I just finished reading this article in the St. Petersburg Times. It says everything that I have thought but have felt like a traitor saying. It asks questions that all of us need to ask. Just because a product is pink, a party is pink, a fund raiser is pink, it does not mean anything. We all need to be educated consumers. Especially in this day and age. Our money, our time, our emotions are to precious. There are too many organizations out there waiting in the wings to pray on us. We all want to do something to help. We just have to find the right way. I think maybe we need to put faces on causes. Instead of supporting organizations maybe we donate time, money directly to someone in need through our local hospitals, church or schools. Maybe we research a specific team that looks into the cause of cancer, or one that looks into your particular type of cancer. We have a beautiful thing - this internet. We need to use it to research how and what we want to support instead of blindly following the pink road. http://http://www.tampabay.com/opinion/columns/think-pink-hold-on/1040821

Tuesday, June 9, 2009

Miami Breast Cancer Conference

Here is some recent information about Inflammatory breast cancer found in CURE Magazine. There is hope. We are not being forgotten. The medical field is still trying to figure us out. They are making great strides.
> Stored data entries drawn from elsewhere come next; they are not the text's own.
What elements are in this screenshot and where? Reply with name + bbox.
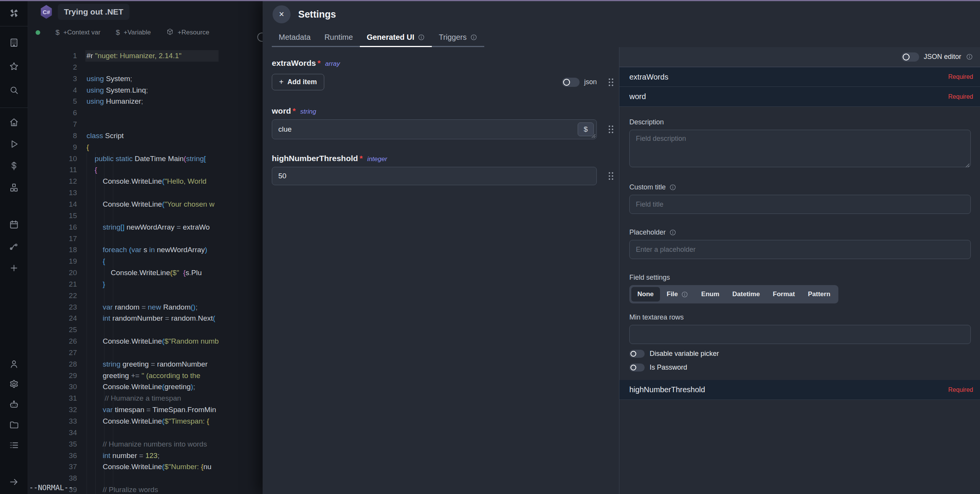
code-line[interactable]: 25 <box>28 324 263 336</box>
segment-label: Format <box>773 290 795 298</box>
info-icon[interactable] <box>669 184 676 191</box>
variable-button[interactable]: $+Variable <box>116 28 151 37</box>
field-setting-none[interactable]: None <box>631 287 660 302</box>
code-line[interactable]: 24 int randomNumber = random.Next( <box>28 313 263 324</box>
script-title[interactable]: Trying out .NET <box>58 4 129 20</box>
gear-icon[interactable] <box>6 377 21 392</box>
tab-generated-ui[interactable]: Generated UI <box>360 29 432 47</box>
highnumberthreshold-input[interactable] <box>272 167 597 185</box>
field-setting-pattern[interactable]: Pattern <box>802 287 836 302</box>
code-line[interactable]: 23 var random = new Random(); <box>28 302 263 313</box>
field-setting-file[interactable]: File <box>661 287 694 302</box>
code-line[interactable]: 30 Console.WriteLine(greeting); <box>28 381 263 393</box>
code-line[interactable]: 4using System.Linq; <box>28 85 263 96</box>
field-setting-enum[interactable]: Enum <box>695 287 725 302</box>
code-line[interactable]: 10 public static DateTime Main(string[ <box>28 153 263 165</box>
custom-title-input[interactable] <box>629 195 971 214</box>
code-line[interactable]: 18 foreach (var s in newWordArray) <box>28 244 263 256</box>
code-line[interactable]: 2 <box>28 62 263 73</box>
package-icon <box>166 28 174 37</box>
drag-handle-icon[interactable] <box>607 77 615 87</box>
min-textarea-rows-input[interactable] <box>629 325 971 344</box>
tab-runtime[interactable]: Runtime <box>317 29 359 47</box>
info-icon[interactable] <box>470 34 477 41</box>
dollar-icon[interactable] <box>6 158 21 173</box>
code-line[interactable]: 34 <box>28 427 263 439</box>
resize-handle-icon[interactable] <box>591 134 596 138</box>
resource-button[interactable]: +Resource <box>166 28 209 37</box>
json-toggle[interactable] <box>562 78 580 87</box>
section-row-highnumberthreshold[interactable]: highNumberThreshold Required <box>619 380 980 400</box>
add-item-button[interactable]: + Add item <box>272 74 324 90</box>
code-line[interactable]: 28 string greeting = randomNumber <box>28 359 263 370</box>
code-line[interactable]: 36 int number = 123; <box>28 450 263 461</box>
json-editor-toggle[interactable] <box>902 52 919 62</box>
code-text: foreach (var s in newWordArray) <box>87 244 207 256</box>
code-line[interactable]: 19 { <box>28 256 263 267</box>
code-line[interactable]: 14 Console.WriteLine("Your chosen w <box>28 199 263 210</box>
code-line[interactable]: 3using System; <box>28 73 263 85</box>
code-line[interactable]: 37 Console.WriteLine($"Number: {nu <box>28 461 263 473</box>
person-icon[interactable] <box>6 356 21 372</box>
code-line[interactable]: 9{ <box>28 142 263 153</box>
info-icon[interactable] <box>681 291 688 298</box>
code-line[interactable]: 32 var timespan = TimeSpan.FromMin <box>28 404 263 416</box>
code-line[interactable]: 11 { <box>28 164 263 176</box>
search-icon[interactable] <box>6 82 21 98</box>
resize-handle-icon[interactable] <box>965 163 970 168</box>
contextvar-button[interactable]: $+Context var <box>56 28 100 37</box>
code-line[interactable]: 17 <box>28 233 263 245</box>
description-textarea[interactable] <box>629 130 971 167</box>
building-icon[interactable] <box>6 35 21 50</box>
code-text: Console.WriteLine(greeting); <box>87 381 195 393</box>
arrow-right-icon[interactable] <box>6 474 21 489</box>
word-input-row: $ <box>272 119 615 139</box>
code-line[interactable]: 12 Console.WriteLine("Hello, World <box>28 176 263 187</box>
close-icon[interactable]: × <box>273 5 291 23</box>
code-line[interactable]: 15 <box>28 210 263 222</box>
placeholder-input[interactable] <box>629 240 971 259</box>
code-line[interactable]: 16 string[] newWordArray = extraWo <box>28 222 263 233</box>
tab-triggers[interactable]: Triggers <box>432 29 484 47</box>
info-icon[interactable] <box>418 34 425 41</box>
code-line[interactable]: 22 <box>28 290 263 302</box>
plus-icon[interactable] <box>6 260 21 276</box>
is-password-toggle[interactable] <box>629 364 645 372</box>
code-line[interactable]: 35 // Humanize numbers into words <box>28 439 263 450</box>
list-icon[interactable] <box>6 437 21 453</box>
code-line[interactable]: 8class Script <box>28 130 263 142</box>
star-icon[interactable] <box>6 59 21 74</box>
info-icon[interactable] <box>669 229 676 236</box>
code-line[interactable]: 13 <box>28 187 263 199</box>
section-row-extrawords[interactable]: extraWords Required <box>619 67 980 87</box>
drag-handle-icon[interactable] <box>607 124 615 134</box>
code-line[interactable]: 20 Console.WriteLine($" {s.Plu <box>28 267 263 279</box>
info-icon[interactable] <box>966 53 973 60</box>
field-setting-datetime[interactable]: Datetime <box>726 287 766 302</box>
code-line[interactable]: 29 greeting += " (according to the <box>28 370 263 382</box>
windmill-logo-icon[interactable] <box>6 5 21 21</box>
disable-variable-picker-toggle[interactable] <box>629 350 645 358</box>
folder-icon[interactable] <box>6 417 21 432</box>
calendar-icon[interactable] <box>6 217 21 232</box>
code-line[interactable]: 5using Humanizer; <box>28 96 263 107</box>
word-input[interactable] <box>272 119 597 139</box>
code-line[interactable]: 31 // Humanize a timespan <box>28 393 263 404</box>
drag-handle-icon[interactable] <box>607 171 615 181</box>
code-line[interactable]: 27 <box>28 347 263 359</box>
code-line[interactable]: 33 Console.WriteLine($"Timespan: { <box>28 416 263 427</box>
tab-metadata[interactable]: Metadata <box>272 29 317 47</box>
home-icon[interactable] <box>6 114 21 130</box>
code-line[interactable]: 6 <box>28 107 263 119</box>
cubes-icon[interactable] <box>6 180 21 195</box>
code-line[interactable]: 21 } <box>28 279 263 290</box>
code-editor[interactable]: 1#r "nuget: Humanizer, 2.14.1"23using Sy… <box>28 50 263 494</box>
code-line[interactable]: 7 <box>28 119 263 130</box>
flow-icon[interactable] <box>6 238 21 254</box>
code-line[interactable]: 38 <box>28 473 263 484</box>
section-row-word[interactable]: word Required <box>619 87 980 107</box>
robot-icon[interactable] <box>6 397 21 412</box>
field-setting-format[interactable]: Format <box>767 287 801 302</box>
play-icon[interactable] <box>6 136 21 152</box>
code-line[interactable]: 26 Console.WriteLine($"Random numb <box>28 336 263 347</box>
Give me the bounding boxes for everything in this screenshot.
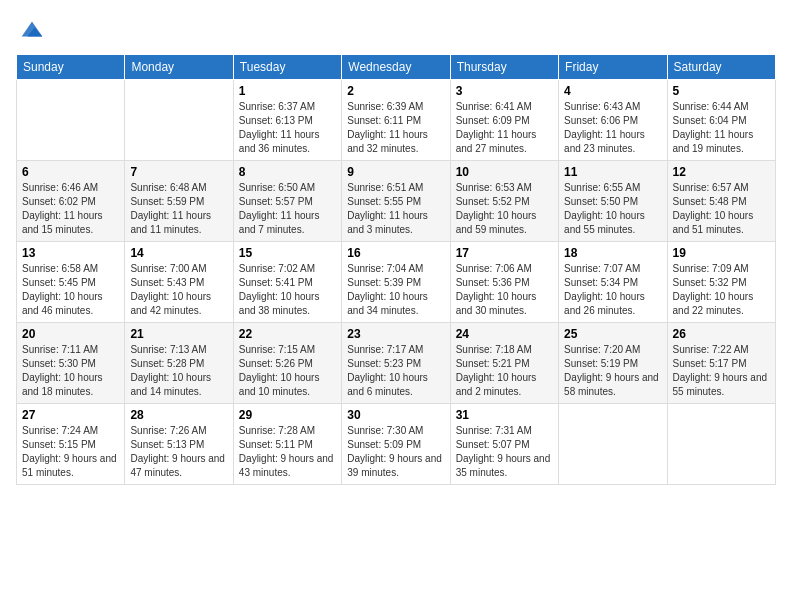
cell-sunset: Sunset: 5:39 PM: [347, 277, 421, 288]
cell-sunrise: Sunrise: 7:18 AM: [456, 344, 532, 355]
calendar-cell: 9 Sunrise: 6:51 AM Sunset: 5:55 PM Dayli…: [342, 161, 450, 242]
day-number: 18: [564, 246, 661, 260]
calendar-cell: [667, 404, 775, 485]
cell-sunrise: Sunrise: 7:30 AM: [347, 425, 423, 436]
cell-sunrise: Sunrise: 7:26 AM: [130, 425, 206, 436]
cell-daylight: Daylight: 9 hours and 58 minutes.: [564, 372, 659, 397]
calendar-cell: 3 Sunrise: 6:41 AM Sunset: 6:09 PM Dayli…: [450, 80, 558, 161]
cell-daylight: Daylight: 11 hours and 27 minutes.: [456, 129, 537, 154]
cell-sunset: Sunset: 5:45 PM: [22, 277, 96, 288]
cell-sunset: Sunset: 6:13 PM: [239, 115, 313, 126]
cell-sunrise: Sunrise: 7:28 AM: [239, 425, 315, 436]
cell-sunrise: Sunrise: 6:39 AM: [347, 101, 423, 112]
cell-sunrise: Sunrise: 7:31 AM: [456, 425, 532, 436]
cell-daylight: Daylight: 11 hours and 36 minutes.: [239, 129, 320, 154]
weekday-header-thursday: Thursday: [450, 55, 558, 80]
cell-sunrise: Sunrise: 6:51 AM: [347, 182, 423, 193]
cell-sunset: Sunset: 5:11 PM: [239, 439, 313, 450]
calendar-cell: 10 Sunrise: 6:53 AM Sunset: 5:52 PM Dayl…: [450, 161, 558, 242]
cell-daylight: Daylight: 11 hours and 11 minutes.: [130, 210, 211, 235]
cell-daylight: Daylight: 9 hours and 55 minutes.: [673, 372, 768, 397]
cell-sunset: Sunset: 6:09 PM: [456, 115, 530, 126]
cell-daylight: Daylight: 11 hours and 7 minutes.: [239, 210, 320, 235]
calendar-cell: 23 Sunrise: 7:17 AM Sunset: 5:23 PM Dayl…: [342, 323, 450, 404]
cell-sunset: Sunset: 5:50 PM: [564, 196, 638, 207]
day-number: 4: [564, 84, 661, 98]
cell-sunrise: Sunrise: 7:07 AM: [564, 263, 640, 274]
cell-sunset: Sunset: 5:43 PM: [130, 277, 204, 288]
cell-daylight: Daylight: 10 hours and 42 minutes.: [130, 291, 211, 316]
cell-daylight: Daylight: 9 hours and 35 minutes.: [456, 453, 551, 478]
cell-sunset: Sunset: 5:48 PM: [673, 196, 747, 207]
cell-sunrise: Sunrise: 7:04 AM: [347, 263, 423, 274]
cell-sunrise: Sunrise: 7:17 AM: [347, 344, 423, 355]
calendar-cell: 15 Sunrise: 7:02 AM Sunset: 5:41 PM Dayl…: [233, 242, 341, 323]
cell-sunrise: Sunrise: 6:46 AM: [22, 182, 98, 193]
cell-daylight: Daylight: 10 hours and 38 minutes.: [239, 291, 320, 316]
cell-sunrise: Sunrise: 7:24 AM: [22, 425, 98, 436]
calendar-cell: 12 Sunrise: 6:57 AM Sunset: 5:48 PM Dayl…: [667, 161, 775, 242]
calendar-cell: 8 Sunrise: 6:50 AM Sunset: 5:57 PM Dayli…: [233, 161, 341, 242]
calendar-cell: 21 Sunrise: 7:13 AM Sunset: 5:28 PM Dayl…: [125, 323, 233, 404]
cell-sunrise: Sunrise: 7:15 AM: [239, 344, 315, 355]
cell-sunset: Sunset: 5:21 PM: [456, 358, 530, 369]
day-number: 10: [456, 165, 553, 179]
day-number: 3: [456, 84, 553, 98]
calendar-cell: 6 Sunrise: 6:46 AM Sunset: 6:02 PM Dayli…: [17, 161, 125, 242]
day-number: 16: [347, 246, 444, 260]
logo: [16, 16, 46, 44]
calendar-cell: 14 Sunrise: 7:00 AM Sunset: 5:43 PM Dayl…: [125, 242, 233, 323]
cell-daylight: Daylight: 10 hours and 2 minutes.: [456, 372, 537, 397]
day-number: 15: [239, 246, 336, 260]
cell-sunset: Sunset: 6:04 PM: [673, 115, 747, 126]
day-number: 13: [22, 246, 119, 260]
day-number: 6: [22, 165, 119, 179]
day-number: 7: [130, 165, 227, 179]
cell-sunset: Sunset: 5:34 PM: [564, 277, 638, 288]
calendar-cell: 24 Sunrise: 7:18 AM Sunset: 5:21 PM Dayl…: [450, 323, 558, 404]
cell-sunset: Sunset: 5:07 PM: [456, 439, 530, 450]
cell-sunrise: Sunrise: 6:44 AM: [673, 101, 749, 112]
cell-sunrise: Sunrise: 7:22 AM: [673, 344, 749, 355]
cell-sunrise: Sunrise: 7:20 AM: [564, 344, 640, 355]
cell-sunrise: Sunrise: 7:06 AM: [456, 263, 532, 274]
cell-sunrise: Sunrise: 6:53 AM: [456, 182, 532, 193]
calendar-cell: 29 Sunrise: 7:28 AM Sunset: 5:11 PM Dayl…: [233, 404, 341, 485]
cell-daylight: Daylight: 10 hours and 55 minutes.: [564, 210, 645, 235]
cell-sunrise: Sunrise: 7:00 AM: [130, 263, 206, 274]
calendar-cell: 7 Sunrise: 6:48 AM Sunset: 5:59 PM Dayli…: [125, 161, 233, 242]
weekday-header-row: SundayMondayTuesdayWednesdayThursdayFrid…: [17, 55, 776, 80]
day-number: 22: [239, 327, 336, 341]
day-number: 11: [564, 165, 661, 179]
cell-sunrise: Sunrise: 6:41 AM: [456, 101, 532, 112]
calendar-cell: 19 Sunrise: 7:09 AM Sunset: 5:32 PM Dayl…: [667, 242, 775, 323]
calendar-cell: 30 Sunrise: 7:30 AM Sunset: 5:09 PM Dayl…: [342, 404, 450, 485]
cell-daylight: Daylight: 10 hours and 30 minutes.: [456, 291, 537, 316]
cell-sunset: Sunset: 5:59 PM: [130, 196, 204, 207]
calendar-cell: 18 Sunrise: 7:07 AM Sunset: 5:34 PM Dayl…: [559, 242, 667, 323]
cell-sunrise: Sunrise: 6:55 AM: [564, 182, 640, 193]
cell-daylight: Daylight: 10 hours and 18 minutes.: [22, 372, 103, 397]
calendar-table: SundayMondayTuesdayWednesdayThursdayFrid…: [16, 54, 776, 485]
cell-sunrise: Sunrise: 6:48 AM: [130, 182, 206, 193]
calendar-week-row: 27 Sunrise: 7:24 AM Sunset: 5:15 PM Dayl…: [17, 404, 776, 485]
cell-sunset: Sunset: 5:13 PM: [130, 439, 204, 450]
cell-daylight: Daylight: 10 hours and 10 minutes.: [239, 372, 320, 397]
cell-sunset: Sunset: 6:11 PM: [347, 115, 421, 126]
cell-daylight: Daylight: 10 hours and 46 minutes.: [22, 291, 103, 316]
calendar-cell: [559, 404, 667, 485]
weekday-header-sunday: Sunday: [17, 55, 125, 80]
weekday-header-friday: Friday: [559, 55, 667, 80]
cell-daylight: Daylight: 11 hours and 15 minutes.: [22, 210, 103, 235]
cell-sunset: Sunset: 5:26 PM: [239, 358, 313, 369]
day-number: 26: [673, 327, 770, 341]
cell-daylight: Daylight: 10 hours and 51 minutes.: [673, 210, 754, 235]
day-number: 30: [347, 408, 444, 422]
cell-daylight: Daylight: 10 hours and 6 minutes.: [347, 372, 428, 397]
weekday-header-wednesday: Wednesday: [342, 55, 450, 80]
cell-sunset: Sunset: 5:41 PM: [239, 277, 313, 288]
day-number: 9: [347, 165, 444, 179]
day-number: 28: [130, 408, 227, 422]
cell-daylight: Daylight: 11 hours and 32 minutes.: [347, 129, 428, 154]
calendar-cell: 26 Sunrise: 7:22 AM Sunset: 5:17 PM Dayl…: [667, 323, 775, 404]
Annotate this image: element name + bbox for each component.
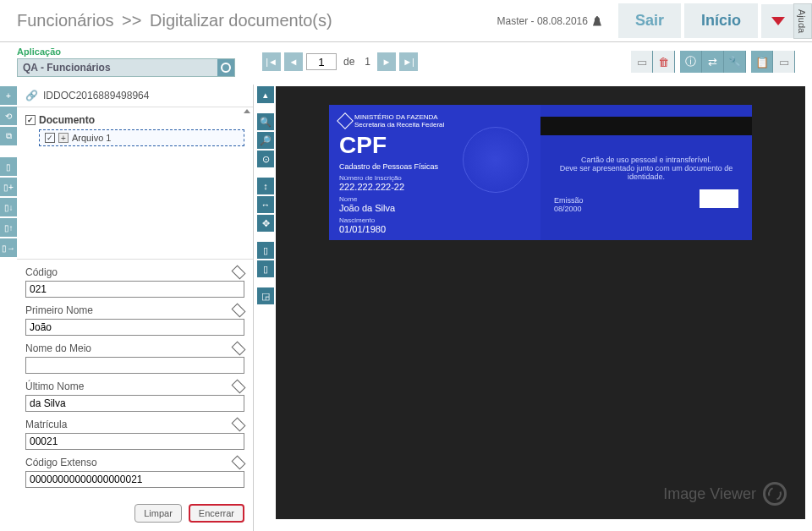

INFORMATION FROM CURE MAGAZINE
June 2009
Miami Breast Cancer Conference

Treatment Updates From the Miami Breast Cancer Conference
BY DEBU TRIPATHY, MD


New Insights Into Inflammatory Breast Cancer
Inflammatory breast cancer is responsible for about 1 to 5 percent of all new breast cancer diagnoses in the United States and is more common in younger and African-American women. It has an aggressive behavior, and in the past was associated with a 90 to 95 percent mortality rate, which has improved significantly with the use of chemotherapy and biological therapy, including Herceptin (trastuzumab) for HER2-positive breast cancers, followed by surgery and radiation, with about 40 percent of patients now surviving.
IBC cells tend to have a higher grade and are more likely to be negative for hormone receptors and positive for HER2 protein overexpression—all markers of higher risk. It has recently been suggested from gene profiling studies that IBC and non-IBC are distinct biologic entities and may have differences in signaling pathways and angiogenesis, the formation of blood vessels to the tumor. There are specific proteins that give IBC a tendency to hone in on blood vessels in the skin, a feature that gives IBC its name owing to the redness and swelling in the skin over the breast. Clinical trials using newer HER2-targeting therapies, such as Tykerb (lapatinib) for HER2-positive IBC or the antiangiogenic agent Avastin (bevacizumab), show promising results with response rates higher than seen with conventional therapies.
The discovery of unique pathways, in addition to those driven by HER2 overexpression, has revealed many new targets for future trials. In addition, imaging tests such as MRI (magnetic resonance imaging) and PET (positron emission tomography) scans may be valuable tools to assess early response and to compare different drugs being evaluated in clinical trials. There is still much room for improvement in the early detection and better tailored treatment for this unusual variant of breast cancer.